Milano - Due ragazze denunciano due falsi stupri

Si erano inventate tutto, incolpando alcuni immigrati di averle violentate. Ma quando sono state messe alle strette dagli investigatori, le due quindicenni hanno raccontato la verità.
Sono due i casi di «finto stupro» che negli ultimi mesi sono stati smascherati dalle indagini della Squadra Mobile e della Procura di Milano, coordinate dall’aggiunto Maria Letizia Mannella e dal pm Antonia Pavan.
Dopo mesi di accertamenti da parte degli inquirenti, una delle «vittime», una ragazza di 15 anni, ha ammesso davanti al magistrato che una violenza denunciata lo scorso agosto era solo una bugia, raccontata perché temeva di essere rimasta incinta da una relazione con un diciottenne.

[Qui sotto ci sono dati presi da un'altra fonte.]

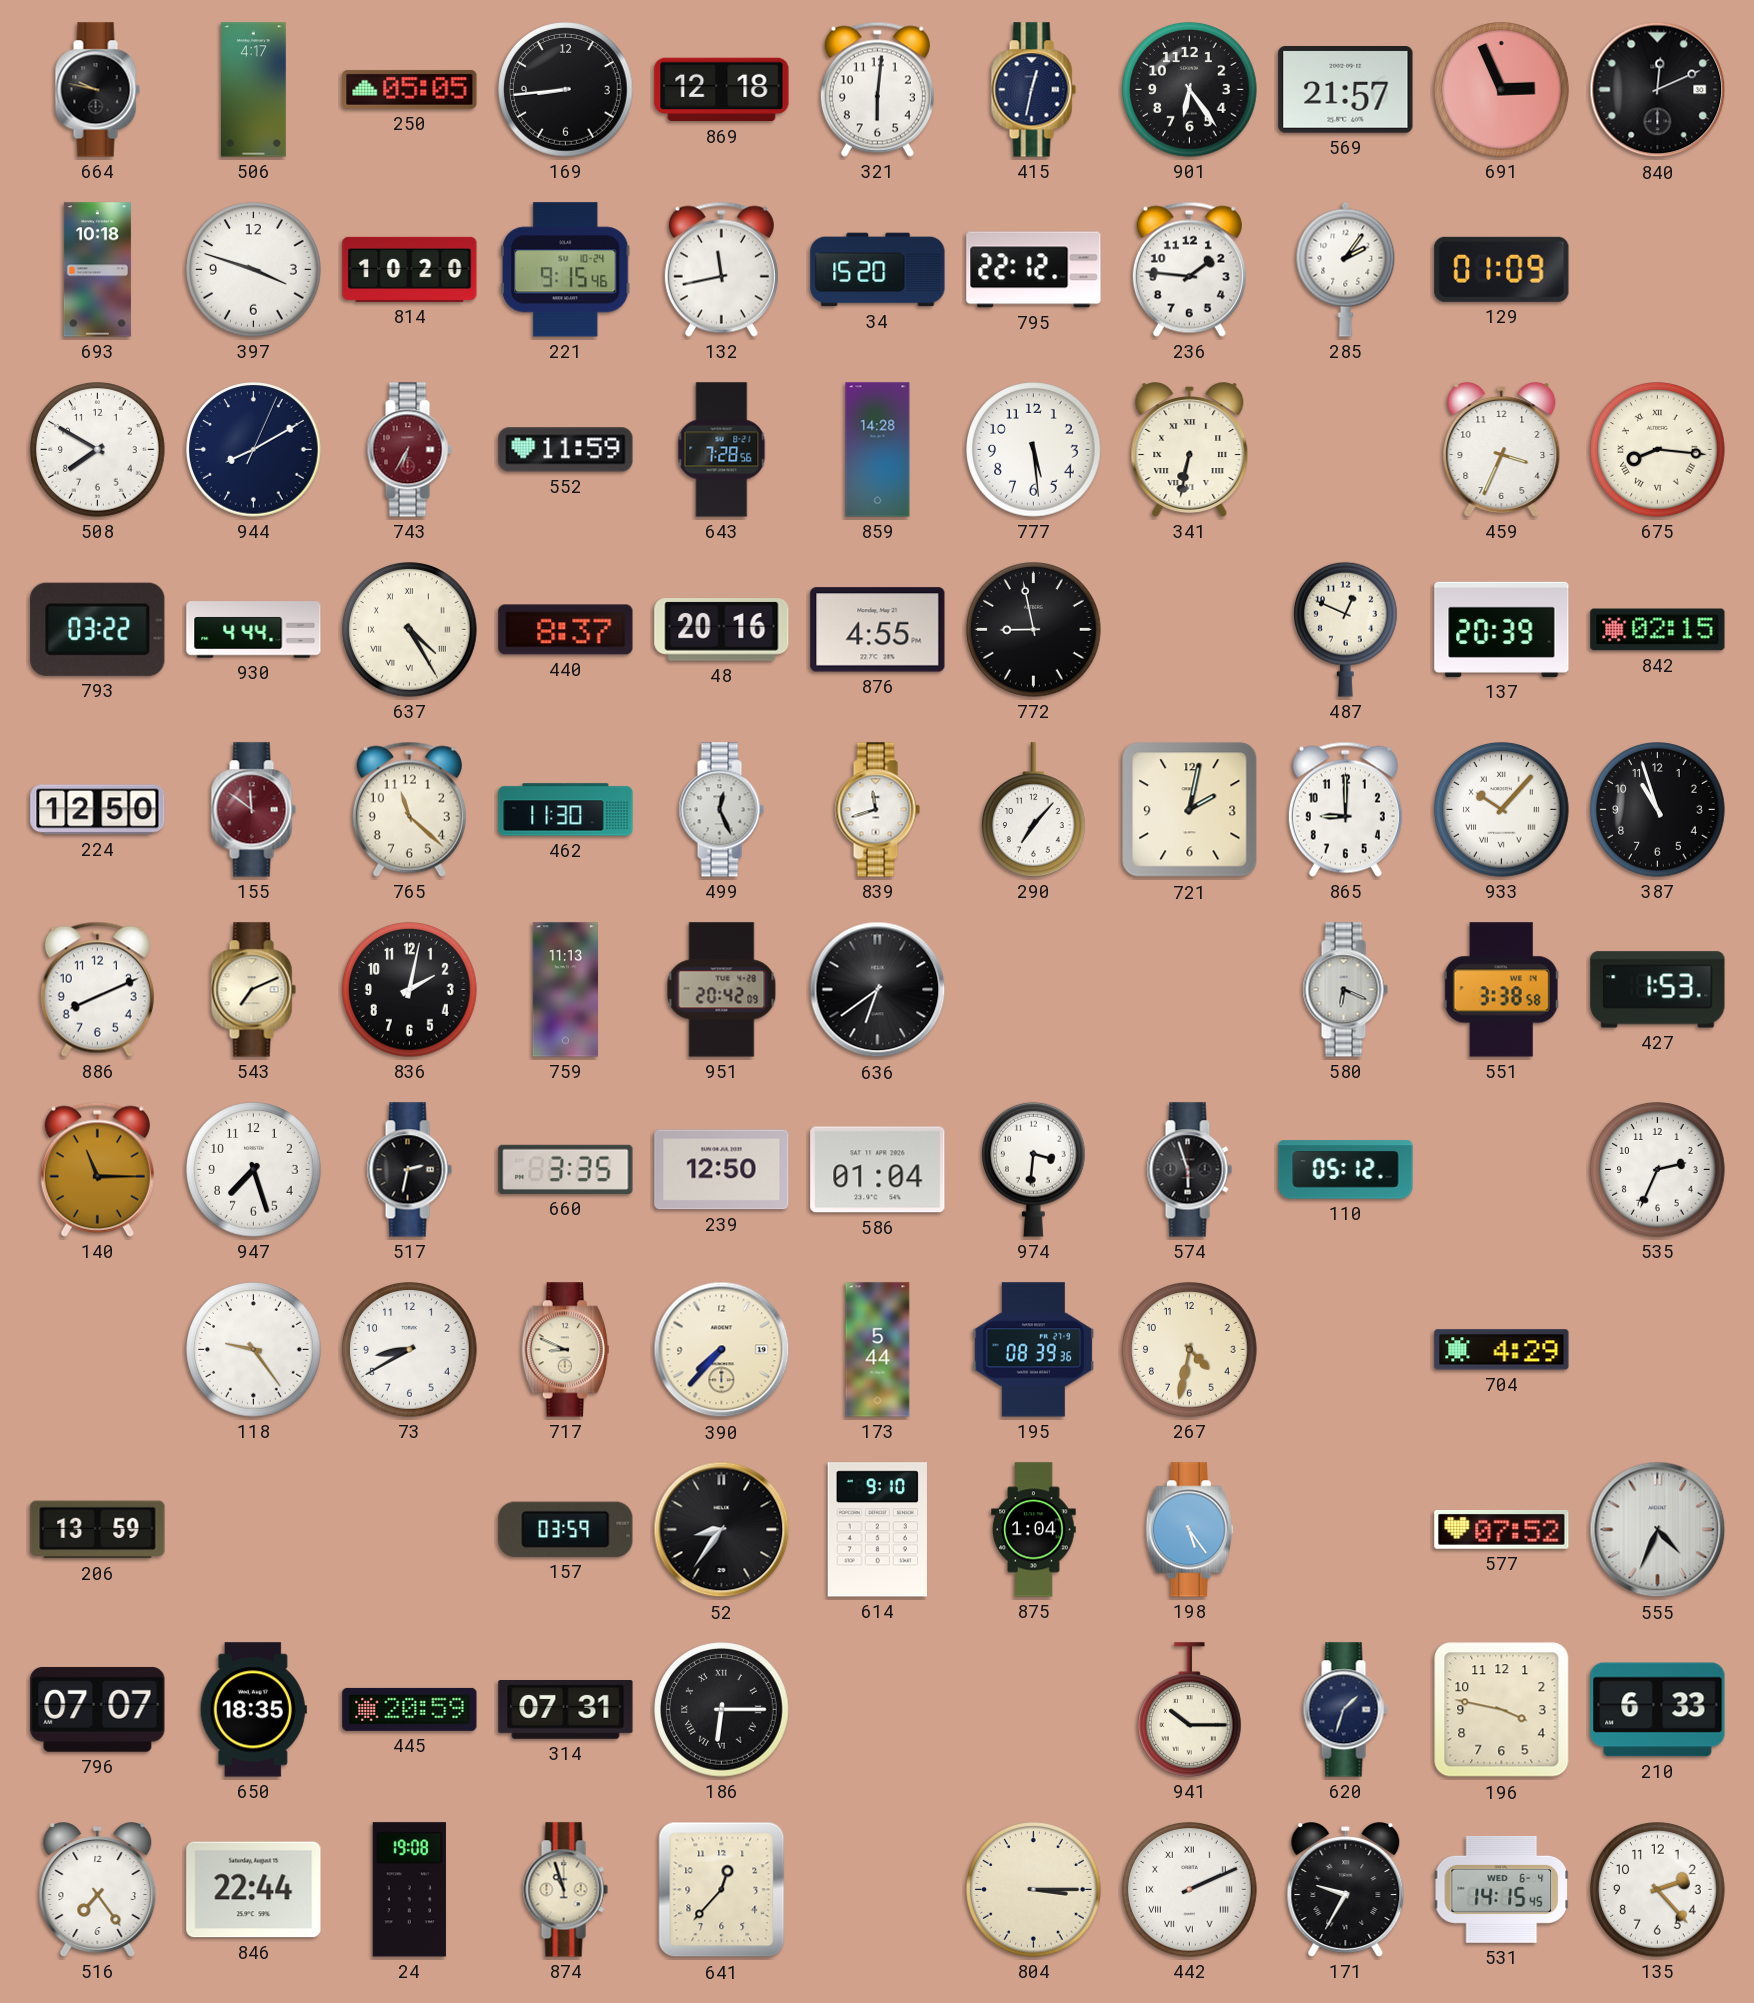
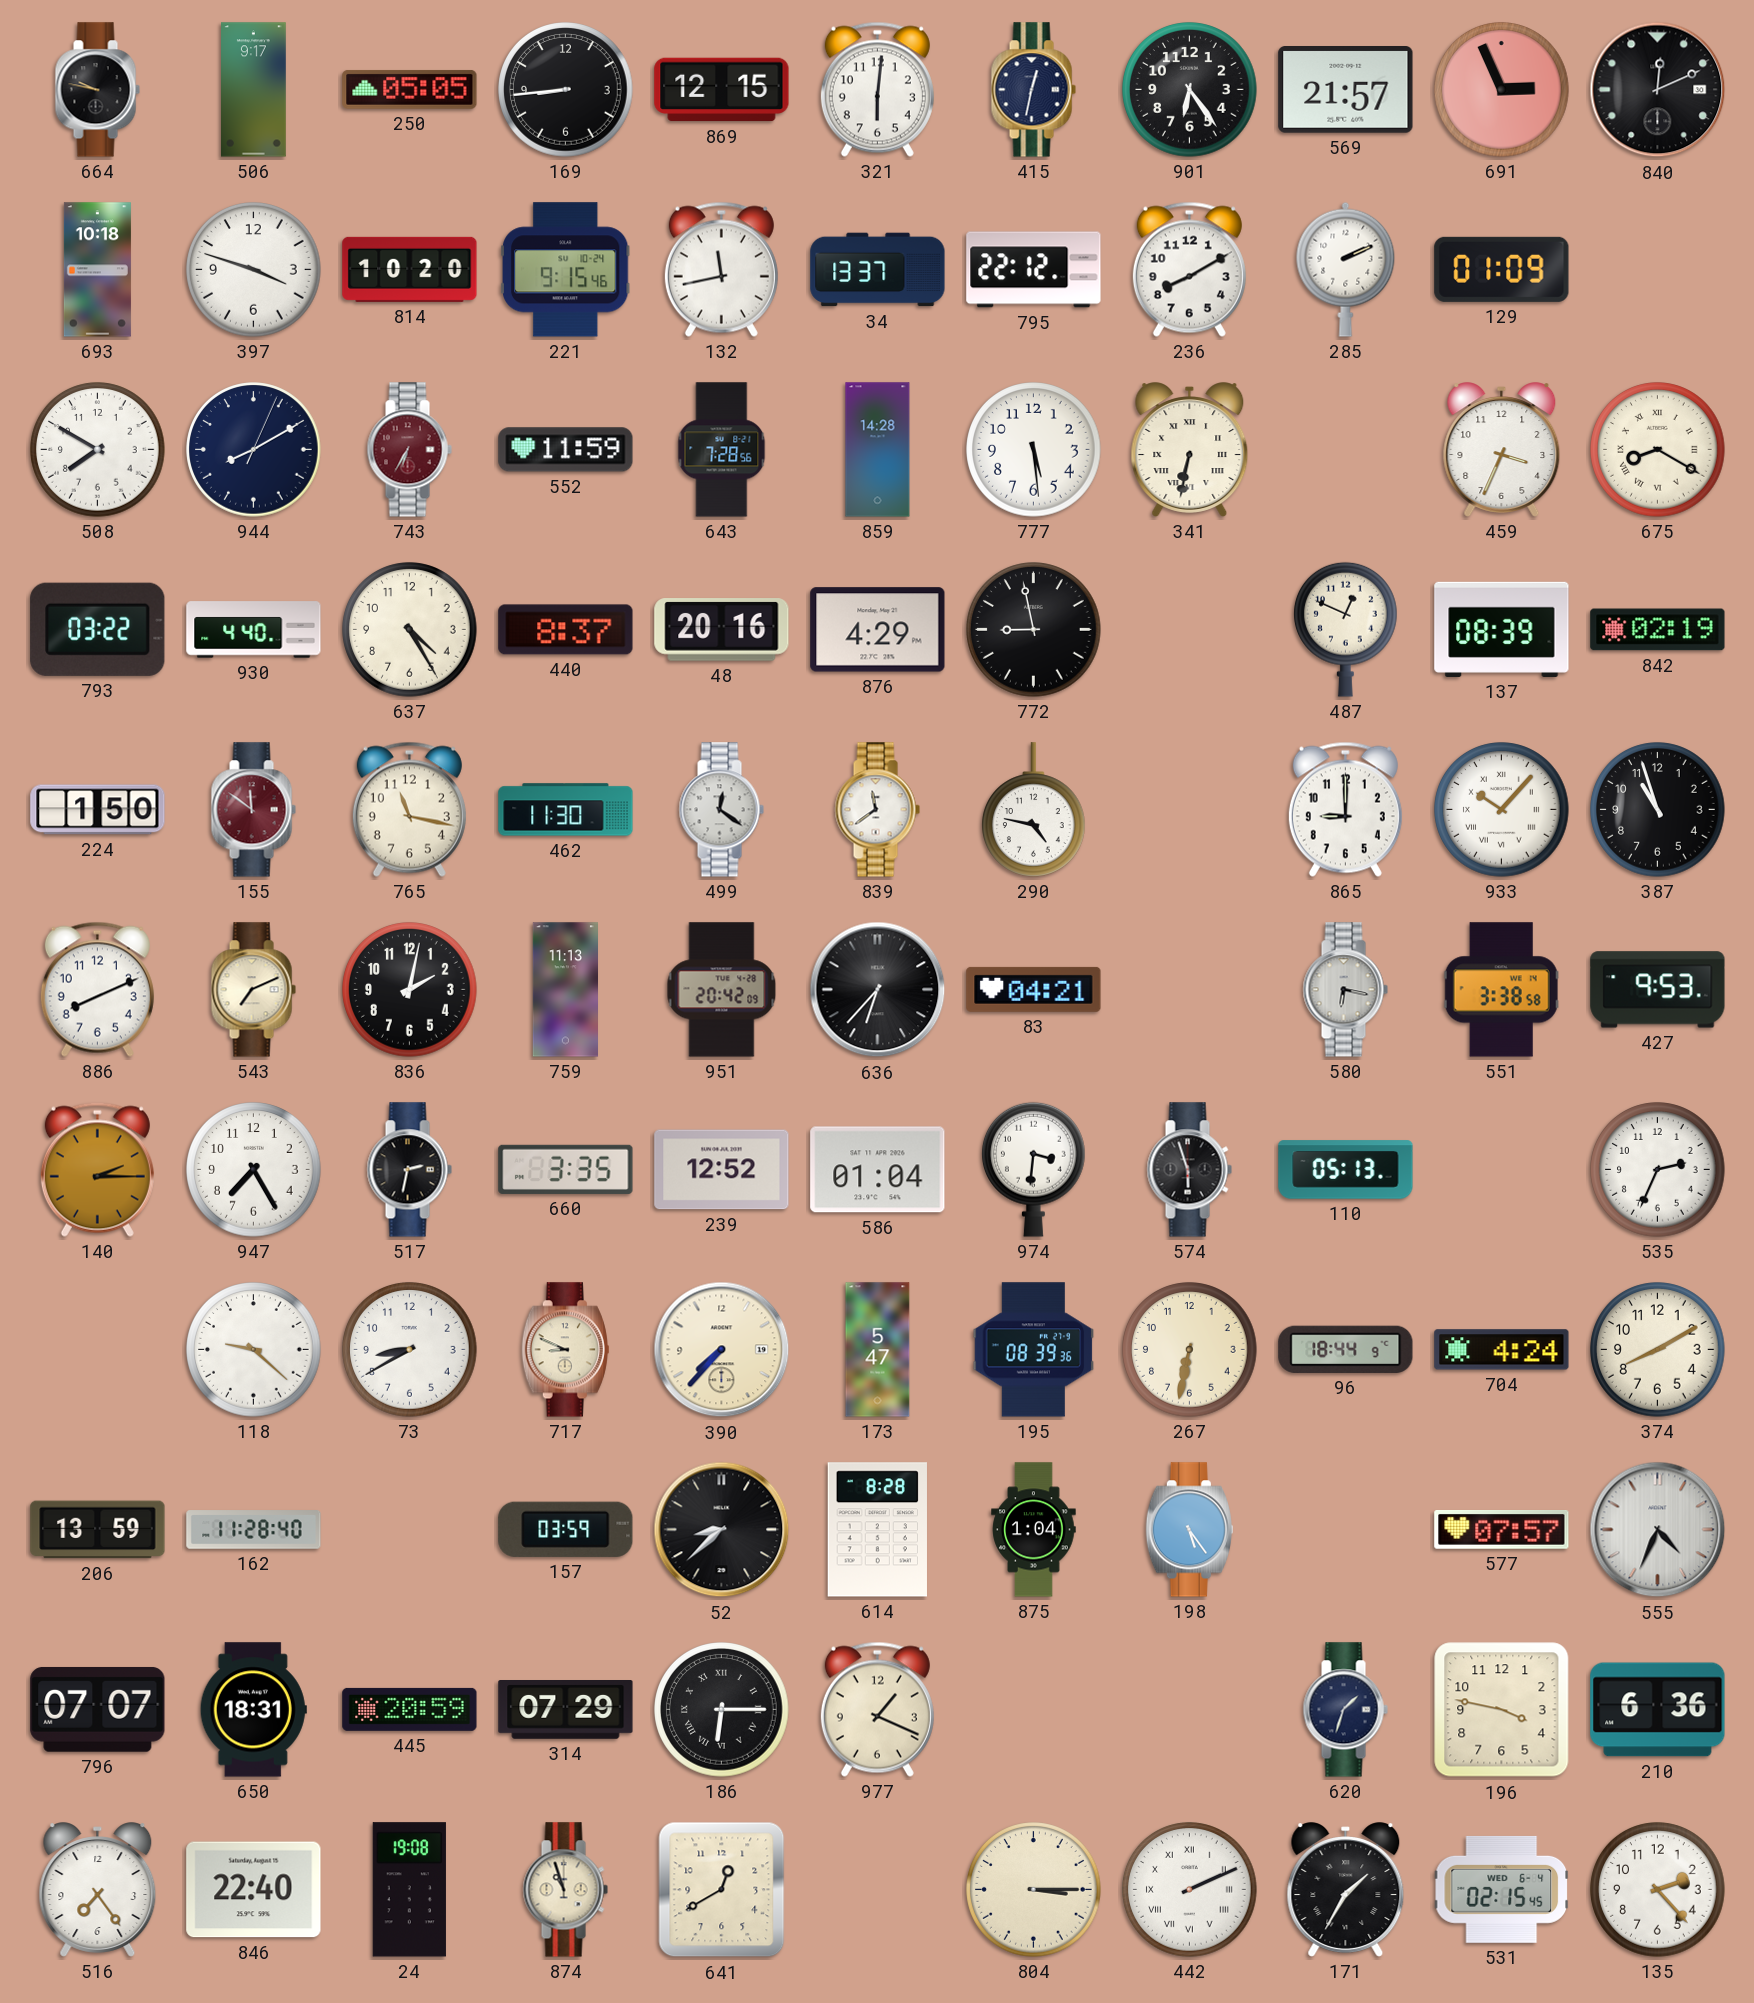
506: 4:17 -> 9:17
869: 12:18 -> 12:15
34: 15:20 -> 13:37
236: 1:46 -> 8:10
285: 2:06 -> 2:11
675: 8:16 -> 8:20
930: 4:44 -> 4:40
637 numerals: Roman -> Arabic
876: 4:55 -> 4:29
137: 20:39 -> 08:39
842: 02:15 -> 02:19
224: 12:50 -> 1:50
765: 11:22 -> 11:17
499: 12:26 -> 12:21
839: 11:42 -> 11:39
290: 7:07 -> 4:47
721: 2:02 -> none
636: 6:39 -> 6:37
83: none -> 04:21
580: 6:19 -> 6:17
427: 1:53 -> 9:53
140: 11:15 -> 2:15
947: 7:27 -> 7:25
239: 12:50 -> 12:52
110: 05:12 -> 05:13
118: 9:24 -> 9:22
173: 5:44 -> 5:47
267: 4:32 -> 6:32
96: none -> 18:44
704: 4:29 -> 4:24
374: none -> 8:10
162: none -> 11:28
52: 8:36 -> 8:38
614: 9:10 -> 8:28
577: 07:52 -> 07:57
650: 18:35 -> 18:31
314: 07:31 -> 07:29
977: none -> 1:19
941: 10:15 -> none
210: 6:33 -> 6:36
846: 22:44 -> 22:40
641: 12:37 -> 12:40
171: 9:35 -> 1:35
531: 14:15 -> 02:15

La ragazza ai primi di agosto si è fatta accompagnare dai genitori e dai carabinieri alla clinica Mangiagalli, denunciando di aver subito una violenza «da quattro uomini di colore» in un bosco nell’hinterland milanese. Uno dei quali - descritto con maglia blu e jeans - è stato indicato come autore dello stupro. La visita a cui si è sottoposta al Centro antiviolenza non ha rilevato lesioni evidenti, ma solo un suo stato di «prostrazione e tristezza».
E così sono scattate le indagini con tanto di intercettazioni e acquisizione delle telecamere della zona vicino a quel boschetto che la ragazza aveva indicato. Gli accertamenti sono proseguiti per mesi, fino a quando ieri il pm Pavan, sentendo a verbale la ragazza, all’ennesima risposta poco convincente, le ha intimato: «Non prenderci più in giro». Così la ragazza è crollata. È emerso che si era inventata tutto perché temeva in quel periodo di essere rimasta incinta. Lo stesso ragazzo che frequentava avrebbe cercato di dissuaderla dall’andare avanti nel racconto di fantasia. La ragazza è ora indagata dalla Procura per i minorenni per simulazione di reato.
Indagata anche un’altra adolescente che nei mesi scorsi ha detto di essere stata violentata da un immigrato sempre in un bosco del milanese. Alla squadra mobile ha raccontato, all’inizio, di non avere intenzione di spiegare i dettagli della violenza; poi, nel corso di un sopralluogo a casa sua, ha preso da parte un ispettore e gli ha svelato che lo stupro era solo frutto della sua fantasia. «Mi sono inventata tutto», ha ammesso.
Il motivo, anche in questo caso, risiedeva nel timore di essere rimasta incinta in seguito a un rapporto e di aver contratto qualche malattia. Anche in questo caso l’indagine per violenza sessuale è stata archiviata.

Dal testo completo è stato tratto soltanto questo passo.